Satisfied it was the best she could do, she set off to the all-you-can-eat Chinese with some of the others who had already finished their exams. Eva, over the space of this year, had definitely got over any shyness of indulging herself in front of others, and her eight trips to the counter certainly proved this fact. The rest were happy enough, chatting and drinking wine, having finished eating long before Eva even started to get warmed up.

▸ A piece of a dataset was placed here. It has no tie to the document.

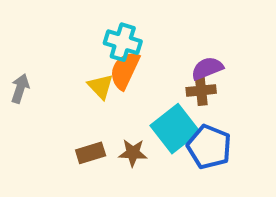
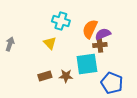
orange semicircle: (125, 70) -> (90, 29), moved
cyan square: (175, 129) -> (87, 64), turned 30
blue pentagon: (209, 147) -> (112, 83), moved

Meal finally over, they went to one of the student's flats and continued working through bottles of wine, Eva, her added size helping, worked through a bottle and a half, and, although well on the way, was not in the same state as some of the others that had come back. 

The extra weight may have stopped her getting into quite the same state the night before, but come the morning and her head felt like it was being slowly crushed in a vice. After a couple of aspirin, she opted for that ideal hangover cure: a big greasy fry-up at the café down the road. The portions were, as usual, huge, but Eva was a growing girl and just trying to numb the pain, so she ordered a second with all the trimmings to follow the first. 

As she left the café, having finished the second portion with surprising gusto, she felt her belly pulling her down with the contents inside. She filled the morning, starting on the packing of her things for leaving in a few days time and watching some TV. Lunch was a similar affair to the day before, only she added a fifth main course to the three desserts.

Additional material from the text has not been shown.